After Pearl Harbor, President Franklin D. Roosevelt's presidency changed. As he put it in 1943, "Dr. New Deal" had to be replaced by "Dr. Win the War." It was a colossal policy switch, but it wasn't an extreme makeover politically. He was still the same FDR, and the public understood the need for change.

And it saved his presidency. As President Obama's former economic advisor, Larry Summers, said recently, "Never forget ... that if Hitler had not come along, Franklin Roosevelt would have left office in 1941 with an unemployment rate in excess of 15 percent and an economic recovery strategy that had basically failed."

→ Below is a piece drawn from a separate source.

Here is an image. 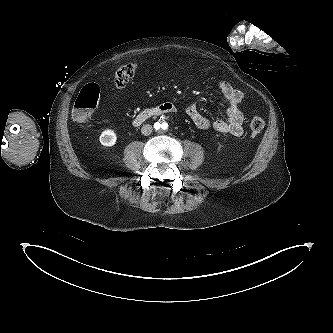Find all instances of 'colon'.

Many economic historians, such as Robert Higgs, disagree with Summers on the substantive point about World War II being good for the economy. But Summers was absolutely right politically about the New Deal and about the fact that the war saved FDR's bacon.

President Obama desperately needs to make a similar change but, thank goodness, providence isn't offering any Pearl Harbors these days.

It's very hard to make a new first impression, particularly for presidents seeking another term. Of course, if things are going well, you don't need to reinvent yourself. Dwight Eisenhower stayed the same reassuring duffer-in-chief throughout the relatively tranquil 1950s.

In 1972, Richard Nixon rode a (seemingly) good economy and foreign policy success to a landslide reelection victory -- 60 percent of the popular vote. Ronald Reagan stayed Reagan in 1984 amid a surging economy.

George W. Bush made a switch, from Mr. Compassionate Conservative to President Dead-or-Alive. But, like FDR with Pearl Harbor, his political task was the result of an unprovoked attack and the war(s) that followed.

A major strain of conventional wisdom in Washington these days is that Obama can win re-election by "tacking to the center." Bill Clinton, who famously "triangulated" his way into a second term, is the model. Theoretically, Obama can do the same thing by leveraging a "centrist" debt-limit deal against his base, winning back the independents and moderates who delivered his decisive victory in 2008.

The problem, as many have pointed out, is that Obama can't borrow the Clinton or Reagan playbooks because the economy is just too rotten. A rising economic tide gives presidents room to reinvent themselves. By the spring of 1995, the U.S. economy was averaging 200,000 new jobs per month.